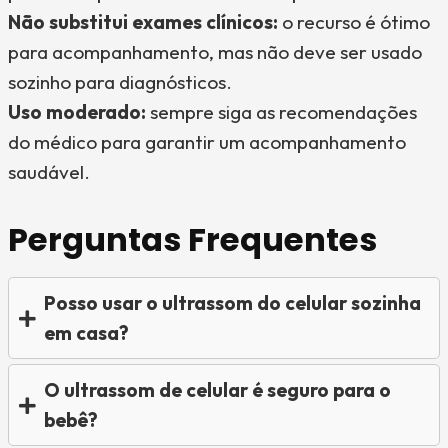
Não substitui exames clínicos:
o recurso é ótimo
para acompanhamento, mas não deve ser usado
sozinho para diagnósticos.
Uso moderado:
sempre siga as recomendações
do médico para garantir um acompanhamento
saudável.
Perguntas Frequentes
Posso usar o ultrassom do celular sozinha
em casa?
O ultrassom de celular é seguro para o
bebê?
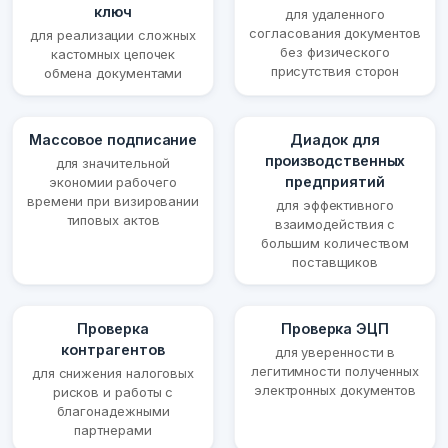
ключ
для удаленного
согласования документов
для реализации сложных
без физического
кастомных цепочек
присутствия сторон
обмена документами
Массовое подписание
Диадок для
производственных
для значительной
предприятий
экономии рабочего
времени при визировании
для эффективного
типовых актов
взаимодействия с
большим количеством
поставщиков
Проверка
Проверка ЭЦП
контрагентов
для уверенности в
легитимности полученных
для снижения налоговых
электронных документов
рисков и работы с
благонадежными
партнерами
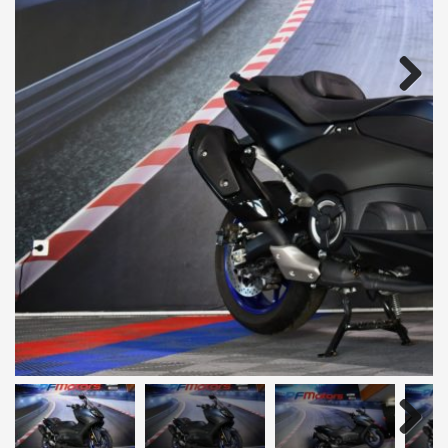
Next
Next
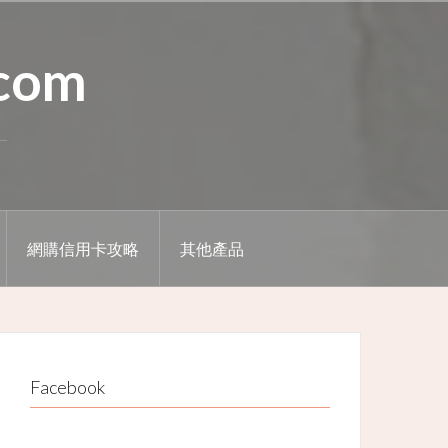
.com
網購信用卡攻略
其他產品
Facebook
━━━━━━━━━━━━━━━━━━━━━━━━━━━━━━
Prompt →
Find every line of the records holding "ultrassom". Answer with the count alone.

Answer area →
2